A review by emmaisnotavampire
The Waves by Virginia Woolf

emotional reflective slow-paced
  • Plot- or character-driven? Character
  • Strong character development? Yes
  • Loveable characters? It's complicated
  • Diverse cast of characters? No
  • Flaws of characters a main focus? Yes

3.75

Have you ever looked at someone and wondered, what is going on inside their head? Well, it seems like Virginia Woolf tries to answer that very same question with this book. 

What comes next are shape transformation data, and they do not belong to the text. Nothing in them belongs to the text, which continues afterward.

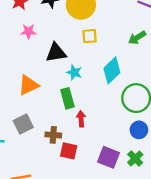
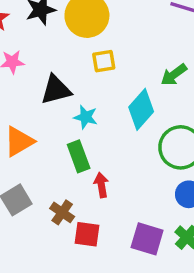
green arrow: (137, 38) -> (174, 75), moved
brown cross: (53, 135) -> (62, 212), turned 35

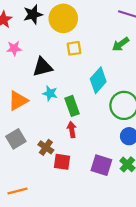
green arrow: (174, 75) -> (121, 44), moved
cyan star: (86, 117) -> (50, 93), moved
green rectangle: (79, 156) -> (72, 106), moved

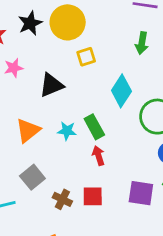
green arrow: (121, 44) -> (142, 43), turned -36
cyan star: (50, 93) -> (67, 131), moved
brown cross: (46, 147) -> (62, 199), moved

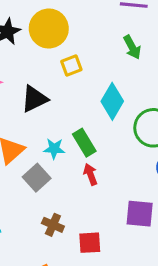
green arrow: (142, 43) -> (132, 47), turned -35
gray square: (32, 177) -> (37, 178), moved
red square: (93, 196) -> (90, 243), moved

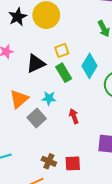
yellow square: (71, 66) -> (62, 50), moved
green rectangle: (84, 143) -> (64, 73), moved
brown cross: (53, 225) -> (49, 161), moved

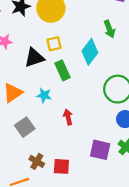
yellow square: (62, 50) -> (54, 44), moved
cyan diamond: (89, 66) -> (90, 52), moved
gray square: (37, 118) -> (25, 127), moved

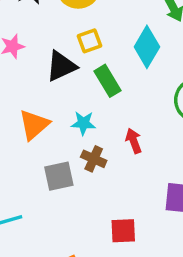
red arrow: (68, 117) -> (134, 141), moved
gray square: (25, 127) -> (59, 176), turned 30
brown cross: (37, 161) -> (94, 159), moved

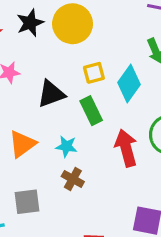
yellow square: (89, 41) -> (94, 73), moved
red arrow: (134, 141) -> (126, 148), moved, size x1.6
gray square: (59, 176) -> (27, 202), moved

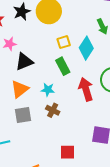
black triangle: (51, 94) -> (24, 62), moved
gray square: (27, 202) -> (23, 115), moved

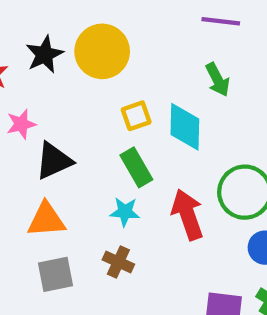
cyan diamond: (86, 48) -> (185, 127), turned -30
orange triangle: (20, 89) -> (46, 220), turned 36
cyan star: (48, 90) -> (125, 212), moved

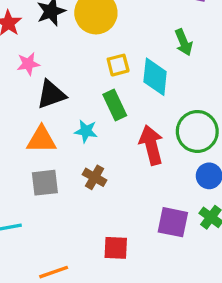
cyan star: (125, 212) -> (86, 131), moved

Being the Pirandello nerd that I am, this felt like Woolf’s version of Sei Personaggi in Cerca di Autore, but if Pirandello’s characters look for someone to tell their story so that they can live, these live without the need for a story, telling themselves only through their thoughts. From innocence and infancy to old age and death, a bildungsroman of the brain.
The book is a beautiful exploration of the mechanisms of the mind, split into different sensibilities and mindsets with one thing in common: dissatisfaction. Bernard looks for sense, Neville for beauty, Louis for perfection, Susan for peace, Jinny for fun, Rhoda for self. They are all after a goal, a purpose, happiness and contempt, but they fail: what Woolf seems to say is that ultimately we are all doomed to succumb to the innate melancholy of the human conscience, whatever we do to try and escape it.

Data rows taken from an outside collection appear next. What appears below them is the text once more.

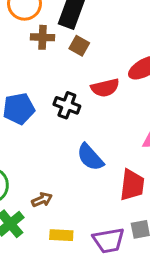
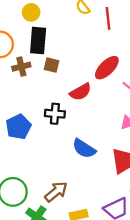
brown arrow: (42, 200) -> (56, 192), size x1.5

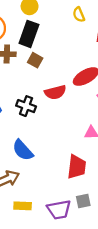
blue semicircle: (84, 149) -> (23, 150), moved

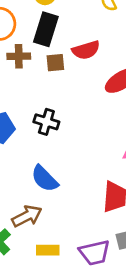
brown square: (35, 60) -> (55, 63), turned -32
red semicircle: (55, 92) -> (86, 50), moved

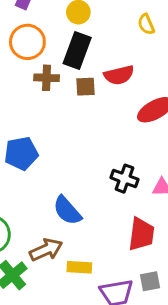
black cross: (46, 122) -> (124, 179), moved
yellow rectangle: (48, 250) -> (79, 267), moved

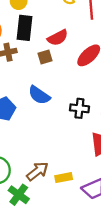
brown square: (85, 87) -> (45, 57), moved
blue semicircle: (67, 211) -> (39, 95), moved

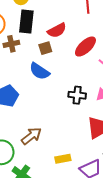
blue semicircle: (39, 95) -> (39, 71), moved
brown arrow: (38, 171) -> (31, 136), moved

As always, the author’s prose is mesmerisingly poetic, and I especially appreciated the parallels she built between the characters’ inner worlds and the outside one, through highly metaphorical natural descriptions. However, it is precisely the lyrical quality of the soliloquies which makes it difficult to follow the narrative, and though it surely fascinates the reader its abstract elements also leave them lost.
I love Virginia Woolf, but I will never cease to believe it takes a lot of brains to fully understand her work.